Una pregunta muy personal.
¿Ese personaje es quien me imagino?
Abrazos
Es increible como hay personas que viven asi y se van enredando en sus propias mentiras. En el caso este, es evidente que este personaje mas que un oportunista es el clasico tonto con delirio de grandeza. Algun dia tendra que ir a responder por sus propios enredos. Muy bueno el articulo Camilo, asi como este personaje existen muchos en Cuba y la doble moral siempre se pone de manifiesto en el modo de vida cubano. Muy interesante, como de costumbre. Un abrazo.
Camilo,
Muy bueno! Es esto producto de tu imaginacion, uniendo en un solo cuerpo la multitud de almas de cretinos convertidos en chivatos de Regimen, o es esto un ejemplo veridico de una de esas despreciables personas habidas y por haber que pululan nuestra patria?

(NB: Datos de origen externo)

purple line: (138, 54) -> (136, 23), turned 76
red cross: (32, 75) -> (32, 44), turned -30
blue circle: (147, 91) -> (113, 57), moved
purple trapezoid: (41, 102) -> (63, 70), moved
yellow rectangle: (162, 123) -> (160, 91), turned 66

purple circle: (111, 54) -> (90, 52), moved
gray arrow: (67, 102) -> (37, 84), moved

Ya me anoté en la lista de espera de Amazon por el libro que Loret de Mola no ha escrito todavía.
Muchos hay asi, con mayor o menor carga de daños al prójimo, con más o menos estupidez en su actuar, pero siempre con algún grado de oportunismo en su momento, también. La reacción de la gente a las revelaciones de tales secretos dependerá de que la lista alcance masa crítica.

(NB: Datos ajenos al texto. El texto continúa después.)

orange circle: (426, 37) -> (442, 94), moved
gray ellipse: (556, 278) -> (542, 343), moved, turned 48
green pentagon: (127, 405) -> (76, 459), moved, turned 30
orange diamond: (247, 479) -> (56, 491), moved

Ya ocurrió durante la caída de la RDA y la apertura de los archivos de la Stasi. Eran tantos los colaboradores informales registrados, que tal parecía una segunda cédula de indentidad. Claro, no podemos comparar el prurito alemán por mantener registros y archivos con nuestro estilo tropical y ligero de archivar la información. Suerte a Rolando y sus colegas.
Roma desprecia a los traidores.
El regimen de castro, los usa y los muele.
Sera un dia interesante, cuando las victimas enfrenten a los traidores y esbirros, que estaran en un grupo unico.